Prediction of poor outcome by combined aEEG, HUS, and MRI in preterm infants.
| Combined examinations (n) | Poor outcome % (n/total) | CP % (n/total) | Hypophrenia % (n/total) | Audio-visual Disorder n/total | Death n/total |
|---|---|---|---|---|---|
| HUS + MRI (209) | 45.2% (14/31)* | 68.8% (11/16)* | 41.7% (10/24)* | 2/5 | 2/2 |
| aEEG + HUS (139) | 66.7% (16/24)* | 83.3% (10/12)* | 66.7% (12/18)* | 1/2 | 3/5 |
| aEEG + MRI (100) | 52.4% (11/21)* | 83.3% (10/12)* | 50% (9/18)* | 1/2 | 1/2 |
| aEEG + HUS + MRI (100) | 52.4% (11/21)* | 83.3% (10/12)* | 50% (9/18)* | 1/2 | 1/2 |
| P-value | 0.159 | 0.098 | 0.303 | 0.999 | 0.619 |
HUS + MRI, aEEG + HUS, aEEG + MRI, aEEG + HUS + MRI: infants undergoing different combinations of examinations. CP: cerebral palsy, aEEG: amplitude-integrated electroencephalography, HUS: head ultrasound, MRI: cranial magnetic resonance imaging. Hypophrenia: MDI < 70 according to Bayley Scales. Death: patients died from brain damage. Poor outcome: patients died from brain damage or survived with one or more of CP, hypophrenia, or audio-visual disorder. n/total: patients with severe abnormalities of different combinations/all patients. P-value: compared the assessments of poor outcomes with severe abnormalities of different combinations using chi-square tests. *P < 0.05 compared abnormalities of different combinations with poor outcomes using chi-square test.
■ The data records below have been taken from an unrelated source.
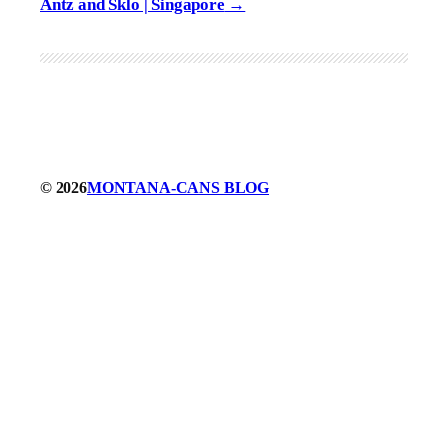
Antz and Sklo | Singapore
© 2026
MONTANA-CANS BLOG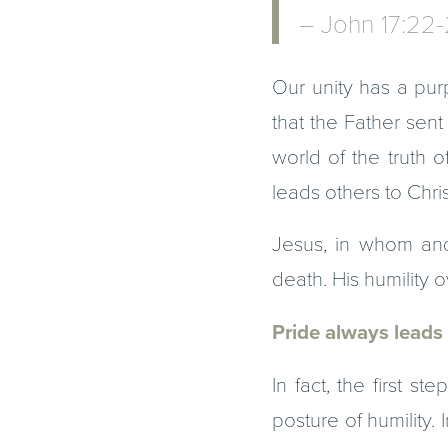
– John 17:22
Our unity has a pur
that the Father sen
world of the truth o
leads others to Chris
Jesus, in whom and
death. His humility
Pride always leads 
In fact, the first s
posture of humility.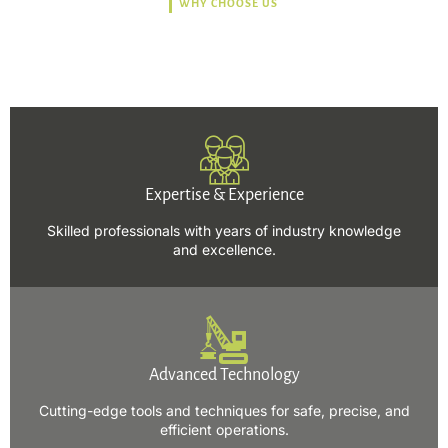
WHY CHOOSE US
Trusted, Safe, Sustainable,
and Efficient Solutions.
Expertise & Experience
Skilled professionals with years of industry knowledge
and excellence.
Advanced Technology
Cutting-edge tools and techniques for safe, precise, and
efficient operations.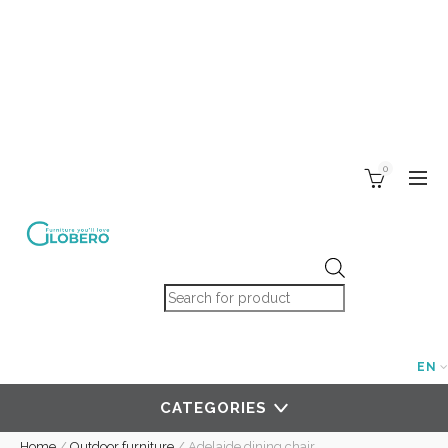
0
Products search
EN
CATEGORIES
Home
/
Outdoor furniture
/
Adelaide dining chair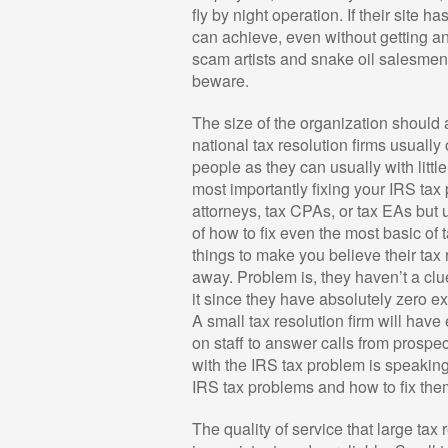
fly by night operation. If their site 
can achieve, even without getting an
scam artists and snake oil salesmen 
beware.
The size of the organization should 
national tax resolution firms usually
people as they can usually with littl
most importantly fixing your IRS tax
attorneys, tax CPAs, or tax EAs but 
of how to fix even the most basic of t
things to make you believe their tax
away. Problem is, they haven’t a clu
it since they have absolutely zero e
A small tax resolution firm will hav
on staff to answer calls from prospec
with the IRS tax problem is speakin
IRS tax problems and how to fix the
The quality of service that large tax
Prediction of CP or poor outcome at 18 months corrected age in preterm infants.
| Predictor | CP | Poor outcomes | ||||||
|---|---|---|---|---|---|---|---|---|
| Sensitivity (%) | Specificity (%) | PPV (%) | NPV (%) | Sensitivity (%) | Specificity (%) | PPV (%) | NPV (%) | |
| aEEG (n = 139) | 83.3 | 58.2 | 15.9 | 97.4 | 75.0 | 60.9 | 28.6 | 92.1 |
| HUS (n = 308) | 87.5 | 64.5 | 11.9 | 98.9 | 65.2 | 66.4 | 25.4 | 89.7 |
| MRI (n = 210) | 68.8 | 90.2 | 36.7 | 97.2 | 50.0 | 92.1 | 53.3 | 91.1 |
| aEEG + HUS (n = 139) | 83.3 | 78.7 | 27.0 | 98.0 | 66.7 | 79.1 | 40.0 | 91.9 |
| aEEG + MRI (n = 100) | 83.3 | 96.6 | 52.4 | 96.2 | ||||
| HUS + MRI (n = 209) | 68.8 | 93.8 | 47.8 | 97.3 | 45.2 | 93.8 | 56.0 | 90.8 |
| aEEG + HUS + MRI (n = 100) | 83.3 | 96.6 | 52.4 | 96.2 | ||||
The predictors are defined as severe abnormalities in aEEG recordings within 72 h, HUS, or MRI individually or in combination. CP: cerebral palsy, aEEG: amplitude-integrated electroencephalography HUS: head ultrasound, MRI: cranial magnetic resonance imaging, PPV: positive predictive value, NPV: negative predictive value. Poor outcome: patients died from brain damage or survived with one or more of CP, hypophrenia, or audio-visual disorder.